RECORD EXCERPTS:

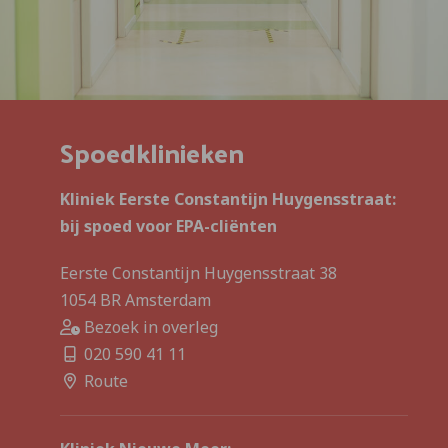
Spoedklinieken
Kliniek Eerste Constantijn Huygensstraat:
bij spoed voor EPA-cliënten
Eerste Constantijn Huygensstraat 38
1054 BR Amsterdam
Bezoek in overleg
020 590 41 11
Route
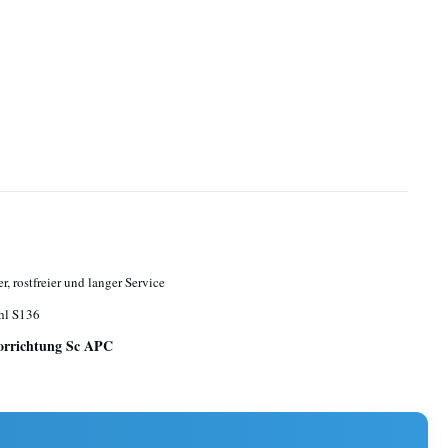
r, rostfreier und langer Service
hl S136
orrichtung Sc APC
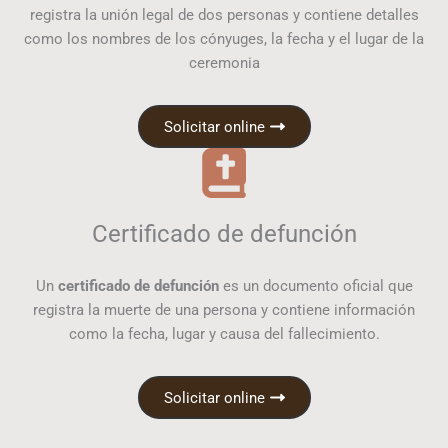
registra la unión legal de dos personas y contiene detalles
como los nombres de los cónyuges, la fecha y el lugar de la
ceremonia
Solicitar online
Certificado de defunción
Un
certificado de defunción
es un documento oficial que
registra la muerte de una persona y contiene información
como la fecha, lugar y causa del fallecimiento.
Solicitar online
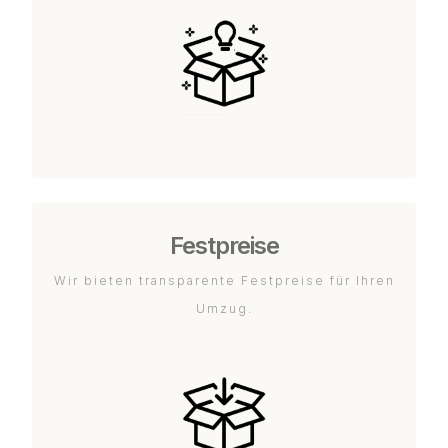
Festpreise
Wir bieten transparente Festpreise für Ihren
Umzug.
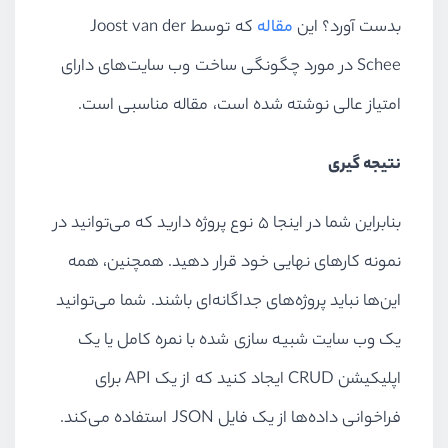
بدست آورد؟ این
مقاله
که توسط
Joost van der
Schee
در مورد چگونگی ساخت وب سایت‌های دارای
امتیاز عالی نوشته شده است، مقاله مناسبی است.
نتیجه گیری
بنابراین شما در اینجا ۵ نوع پروژه دارید که می‌توانید در
نمونه کارهای نهایی خود قرار دهید. همچنین، همه
این‌ها نباید پروژه‌های جداگانه‌ای باشند. شما می‌توانید
یک وب سایت شبیه سازی شده با نمره کامل یا یک
اپلیکیشن
CRUD
ایجاد کنید که از یک
API
برای
فراخوانی داده‌ها از یک فایل
JSON
استفاده می‌کند.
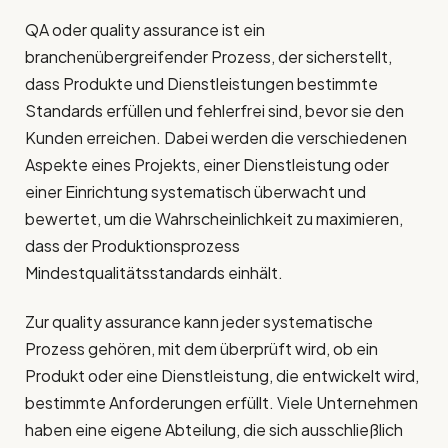
QA oder quality assurance ist ein
branchenübergreifender Prozess, der sicherstellt,
dass Produkte und Dienstleistungen bestimmte
Standards erfüllen und fehlerfrei sind, bevor sie den
Kunden erreichen. Dabei werden die verschiedenen
Aspekte eines Projekts, einer Dienstleistung oder
einer Einrichtung systematisch überwacht und
bewertet, um die Wahrscheinlichkeit zu maximieren,
dass der Produktionsprozess
Mindestqualitätsstandards einhält.
Zur quality assurance kann jeder systematische
Prozess gehören, mit dem überprüft wird, ob ein
Produkt oder eine Dienstleistung, die entwickelt wird,
bestimmte Anforderungen erfüllt. Viele Unternehmen
haben eine eigene Abteilung, die sich ausschließlich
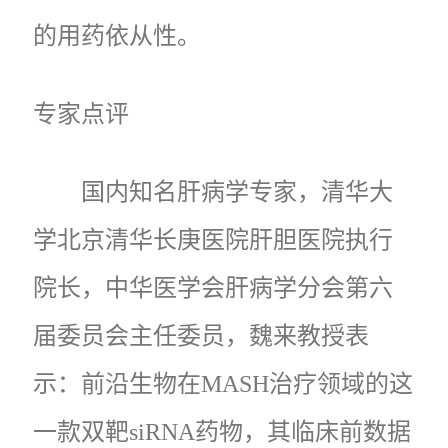
的用药依从性。
专家点评
国内知名肝病学专家，清华大
学北京清华长庚医院肝胆医院执行
院长，中华医学会肝病学分会第六
届委员会主任委员，魏来教授表
示：前沿生物在MASH治疗领域的这
一款双靶siRNA药物，其临床前数据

ACTIVITY: Give back the listing exactly, without a single picture.

EXERCISE SOLUTION:
Spoedklinieken
Kliniek Eerste Constantijn Huygensstraat:
bij spoed voor EPA-cliënten
Eerste Constantijn Huygensstraat 38
1054 BR Amsterdam
Bezoek in overleg
020 590 41 11
Route
r, rostfreier und langer Service
hl S136
orrichtung Sc APC
registra la unión legal de dos personas y contiene detalles
como los nombres de los cónyuges, la fecha y el lugar de la
ceremonia
Solicitar online
Certificado de defunción
Un
certificado de defunción
es un documento oficial que
registra la muerte de una persona y contiene información
como la fecha, lugar y causa del fallecimiento.
Solicitar online
Festpreise
Wir bieten transparente Festpreise für Ihren
Umzug.
بدست آورد؟ این
مقاله
که توسط
Joost van der
Schee
در مورد چگونگی ساخت وب سایت‌های دارای
امتیاز عالی نوشته شده است، مقاله مناسبی است.
نتیجه گیری
بنابراین شما در اینجا ۵ نوع پروژه دارید که می‌توانید در
نمونه کارهای نهایی خود قرار دهید. همچنین، همه
این‌ها نباید پروژه‌های جداگانه‌ای باشند. شما می‌توانید
یک وب سایت شبیه سازی شده با نمره کامل یا یک
اپلیکیشن
CRUD
ایجاد کنید که از یک
API
برای
فراخوانی داده‌ها از یک فایل
JSON
استفاده می‌کند.
QA oder quality assurance ist ein
branchenübergreifender Prozess, der sicherstellt,
dass Produkte und Dienstleistungen bestimmte
Standards erfüllen und fehlerfrei sind, bevor sie den
Kunden erreichen. Dabei werden die verschiedenen
Aspekte eines Projekts, einer Dienstleistung oder
einer Einrichtung systematisch überwacht und
bewertet, um die Wahrscheinlichkeit zu maximieren,
dass der Produktionsprozess
Mindestqualitätsstandards einhält.
Zur quality assurance kann jeder systematische
Prozess gehören, mit dem überprüft wird, ob ein
Produkt oder eine Dienstleistung, die entwickelt wird,
bestimmte Anforderungen erfüllt. Viele Unternehmen
haben eine eigene Abteilung, die sich ausschließlich
的用药依从性。
专家点评
国内知名肝病学专家，清华大
学北京清华长庚医院肝胆医院执行
院长，中华医学会肝病学分会第六
届委员会主任委员，魏来教授表
示：前沿生物在MASH治疗领域的这
一款双靶siRNA药物，其临床前数据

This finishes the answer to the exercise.